The Dietzenbach history trail gives us another vivid insight into past times. The main stages of the city’s history are presented from the first settlement to the awarding of the city charter in 1970. It also demonstrates how urban development was shaped by supra-regional events such as the Thirty Years’ War, the plague, waves of emigration and the period of Nazism.
In Dietzenbach, we reach the Wingertsberg lookout tower. From the 21 m viewing platform, which can be reached via a spiral staircase in an open steel construction, you have a clear view of the entire landscape of the low mountain range around the plain. If you suffer from vertigo, it is also worth looking at this ballet of movement from below.
The Stangenpyramide offers a remarkable view of a different kind. If you take the path that divides the installation into two equal halves, you get an exact view of the Messeturm in Frankfurt, the top of which also inspired the Regionalpark signposting.
The medieval town of Dreieichenhain is a fitting conclusion to this excursion through cultural and landscape history. The gardens around the Burg Hayn and the small alleyways of the old town invite you to wander around and enjoy.
1. At the TOUR START at the S-Bahnhof station, keep west: You enter town on Bahnhofstraße, the red triangle mark indicates the Wingertsberg as the first stop. Go up the Schmidtstraße keeping left towards the old town and at the end, turn sharp right onto Darmstädter Straße – and then immediately turn left onto the very steep Jungfern-Wingert-Straße up to the tower.
2. After the LOOKOUT TOWER, the Regionalpark triangles lead straight ahead to a staircase: If you like, you can follow them. For cyclists, it is easier to go back and turn left onto the through-road (first Darmstädter Straße, then Lindenstraße) down into the town. At the Brunnenstraße, turn left and continue to the field, where you turn right. Next, turn onto another road and you will be made aware of the second major destination of the tour: The Stangenpyramide. From here, the signposts with red triangles are easy to follow.
3. Pay attention at KIRCHBORN: There is only a small red triangle pointing to the left at the information column. Afterwards, the signposts to the Stangenpyramide are more visible, the crossing of the Neuhofschneise is no problem either. On the R8, you ride past Gut Neuhof and the golf course to the …
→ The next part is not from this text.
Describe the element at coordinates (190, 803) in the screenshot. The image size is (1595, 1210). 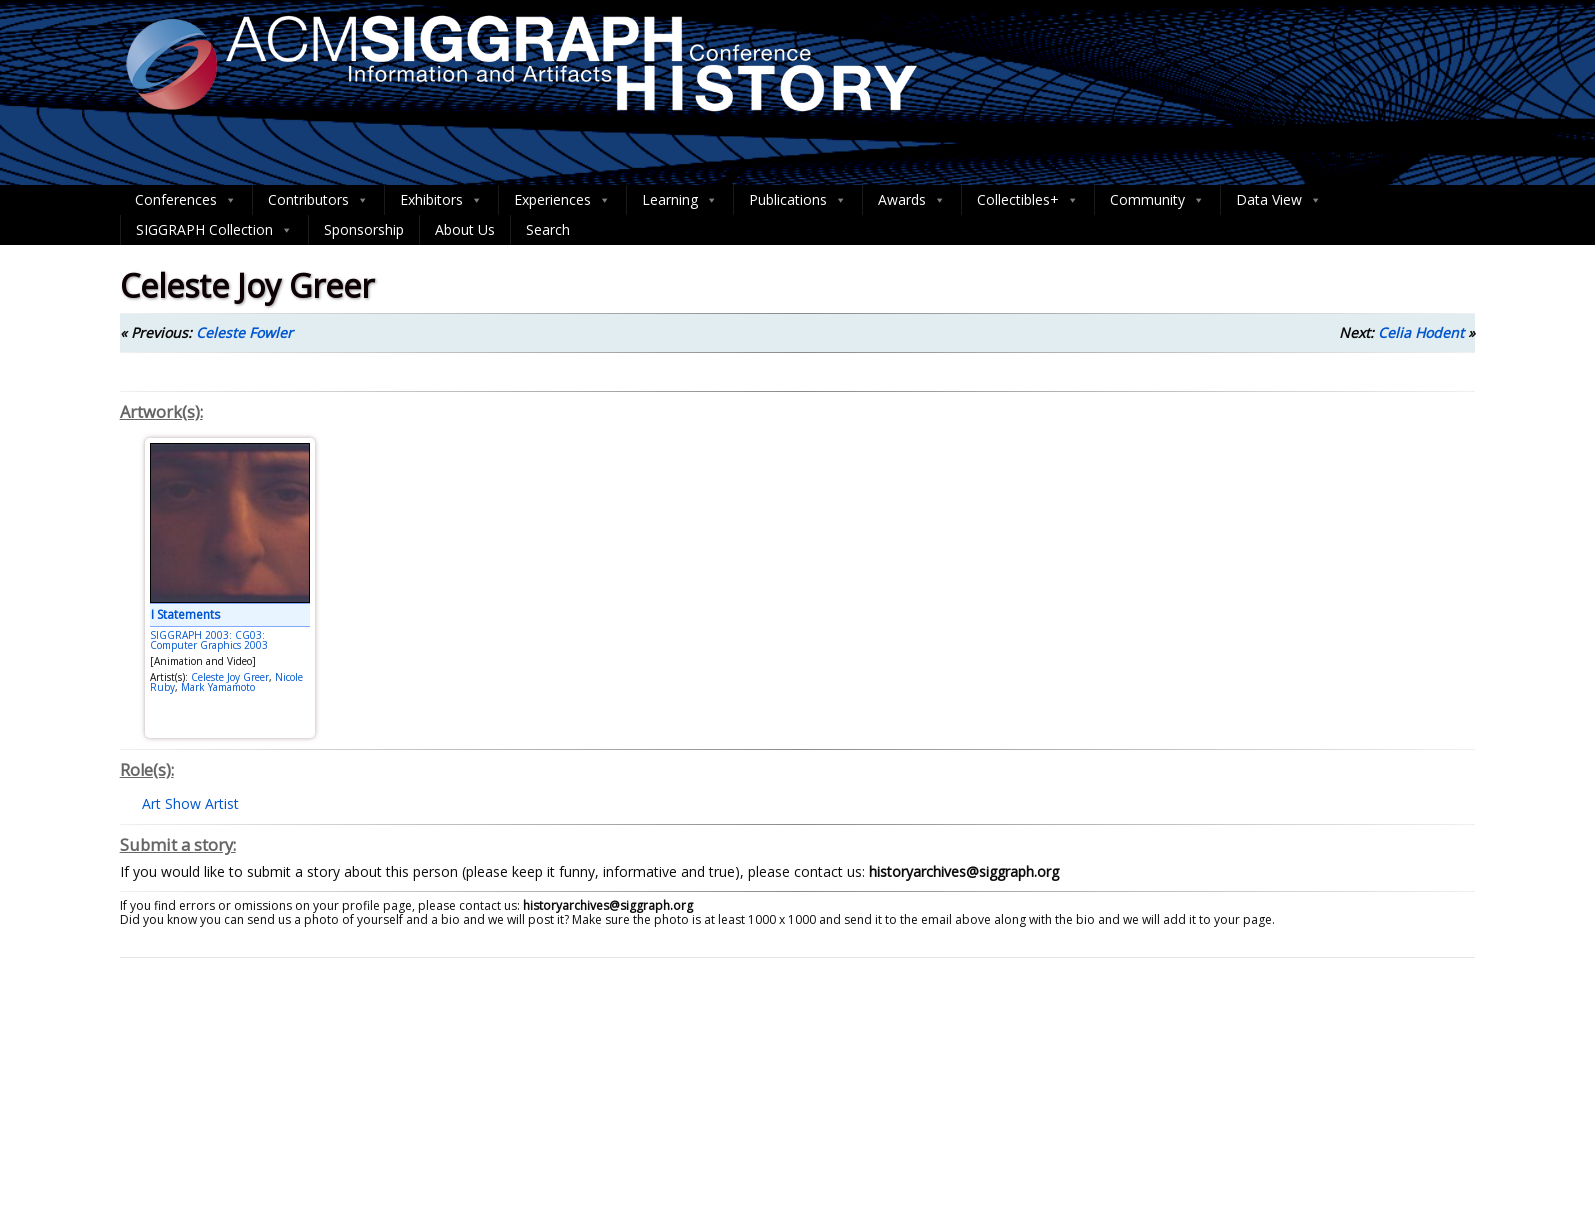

4. … STANGENPYRAMIDE. A few metres further along, descend left down the R8 and follow the red triangles to the Old town of Dreieichenhain. These signs accompany you to the Burg Hayn and through the picturesque Old Town. At the end of the traffic-calmed zone, follow the red triangle to the left into Schießbergstraße. Cross the railway line and keep going left along the edge of the forest until you reach a T-junction:
5. The REGIONALPARK RUNDROUTE crosses here, follow it to the left. First to Philippseich, then via Götzenhain and Offenthal to the Group of Celtic figures in Rödermark. Behind Offenthal, keep riding along the railway line, the references to the Keltenzug and the Bulau cannot be missed.
6. At the KELTENZUG AUF DER BULAU, turn left and follow the REGIONALPARK RUNDROUTE through the woods and fields to the Geschichtspfad Dietzenbach – beware when crossing the country road!
7. You have reached the GESCHICHTSPFAD DIETZENBACH and will find yourself within a rotunda that’s surrounded by walls: The main route turns right here. After 200 m, turn left on the bridge – and then just keep going straight ahead to the train station.